The mobile industry in Indonesia is witnessing a shift. Boosted by competition, technological innovations, favorable regulations, and consumer enthusiasm, it is expected to keep expanding at a rapid pace, attaining a record of CAGR of 72.3% until 2021, reflecting a value of US$ 14,465 million in terms of the transaction. Last year, the transaction value was US$ 1,642.
Compared to many other countries in the region, Indonesia has been rather swift to express keenness in adopting cashless payment systems. Several factors are behind this take-off: consumers have shown enthusiasm while the regulatory environment has been very fertile. Technological advances have also penetrated the country, paving the way for state-of-the-art payment applications. Competition has equally favorably boosted the creation of quality service in the industry.

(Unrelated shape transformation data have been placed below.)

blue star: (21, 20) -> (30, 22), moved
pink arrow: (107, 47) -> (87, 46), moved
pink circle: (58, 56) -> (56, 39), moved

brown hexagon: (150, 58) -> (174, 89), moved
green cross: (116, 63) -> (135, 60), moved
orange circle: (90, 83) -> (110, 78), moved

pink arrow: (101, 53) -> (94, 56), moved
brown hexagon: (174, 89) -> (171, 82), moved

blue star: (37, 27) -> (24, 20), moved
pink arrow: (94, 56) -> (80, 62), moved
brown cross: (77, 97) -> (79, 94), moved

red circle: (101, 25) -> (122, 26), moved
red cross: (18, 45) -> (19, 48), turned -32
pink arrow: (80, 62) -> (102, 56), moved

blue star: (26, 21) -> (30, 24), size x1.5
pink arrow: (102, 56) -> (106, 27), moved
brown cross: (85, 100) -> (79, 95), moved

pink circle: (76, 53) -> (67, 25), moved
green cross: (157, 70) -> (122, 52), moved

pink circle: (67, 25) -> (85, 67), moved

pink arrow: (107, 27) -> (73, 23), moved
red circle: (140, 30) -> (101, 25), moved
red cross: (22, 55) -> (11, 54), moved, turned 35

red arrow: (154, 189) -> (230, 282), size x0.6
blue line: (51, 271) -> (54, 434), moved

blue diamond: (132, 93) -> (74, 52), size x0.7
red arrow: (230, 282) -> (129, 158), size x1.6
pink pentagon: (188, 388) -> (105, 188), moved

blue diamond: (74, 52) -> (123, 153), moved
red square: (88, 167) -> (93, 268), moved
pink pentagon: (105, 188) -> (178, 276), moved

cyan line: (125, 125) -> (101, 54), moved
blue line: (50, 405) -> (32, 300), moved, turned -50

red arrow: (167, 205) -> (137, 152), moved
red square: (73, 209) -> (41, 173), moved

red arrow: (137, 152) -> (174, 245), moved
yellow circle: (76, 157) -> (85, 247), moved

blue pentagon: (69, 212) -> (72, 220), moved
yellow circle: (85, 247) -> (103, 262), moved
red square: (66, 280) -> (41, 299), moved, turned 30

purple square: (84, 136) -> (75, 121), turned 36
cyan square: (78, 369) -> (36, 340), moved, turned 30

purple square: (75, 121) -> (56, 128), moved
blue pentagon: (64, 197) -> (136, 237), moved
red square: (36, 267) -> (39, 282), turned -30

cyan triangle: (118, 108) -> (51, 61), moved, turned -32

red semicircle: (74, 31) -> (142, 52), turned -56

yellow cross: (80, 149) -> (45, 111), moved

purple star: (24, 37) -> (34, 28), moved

QR codes will act as a key driver of financial services
Created in 1994 to help track vehicles and parts in the manufacturing industry, QR codes have flourished to a completely different level today in countries like Indonesia or China, even if they do not enjoy any popularity in several other countries. QR codes have positioned themselves as a key component in digital payments, with startups betting on them for offering payment options. Pundi Pundi, a young company registered in Hong Kong, for instance, is one of these startups proposing scan-to-pay service which is rather similar to giant’s Alipay app. Pundi Pundi goes the extra mile by offering micro-credit systems as well, allowing users keep a balance of $40. The app may be used for payment at over 600 merchants including stores, noodle sellers, and hawker centers too. Further plans include supporting payment for electricity and other household bills. The rise in the adoption of QR codes is poised to drastically boost access to financial services this year.

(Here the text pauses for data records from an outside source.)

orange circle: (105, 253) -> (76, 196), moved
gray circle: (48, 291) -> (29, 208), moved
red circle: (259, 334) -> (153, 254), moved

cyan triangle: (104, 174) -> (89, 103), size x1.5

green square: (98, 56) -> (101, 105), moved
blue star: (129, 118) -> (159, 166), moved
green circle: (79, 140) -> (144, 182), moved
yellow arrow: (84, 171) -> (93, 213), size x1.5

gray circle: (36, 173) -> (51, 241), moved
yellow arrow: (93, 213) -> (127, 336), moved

Indonesia is spreading the necessary framework to become a mobile payment leader
Indonesia is seen as one of the fastest-growing mobile commerce markets in the world. This year, experts are predicting a drastic shift to overhaul the country as one of the top countries in the adoption of mobile payment. Behind this imminent surge, one of the main drivers is consumer willingness. A survey conducted by FT Confidential Research revealed that consumers are more than ever ready to embrace mobile payment in their everyday transactions. In Java the adoption rate is high. The island’s trends are always seen as decisive as in 2016 it generated about 58.5% of Indonesia’s GDP in 2016 on its own.
Another principal driver is income levels. Consumers in the middle-income category and higher, that is those earning more than $4,400 (Rp60m) yearly, form the segment adopting mobile payment rapidly: the adoption rate was more than 46%.
The launch of Go-Pay and T-Cash, the e-wallet services from, respectively, Go-Jek, Indonesia’s first unicorn start-up, and Telkomsel, the country’s largest mobile phone operator have also helped in making the adoption rate promising. Bank Indonesia, the only authority on payment systems, has been very quick to adapt and react to the mobile payment trend, giving licenses to over 26 institutions for the issuing of e-money. Out of these licenses, 11 were given to banks while others went to fintech companies. Indeed, the required regulatory support has been favorable for positive competition between telecom companies, tech startups and banks.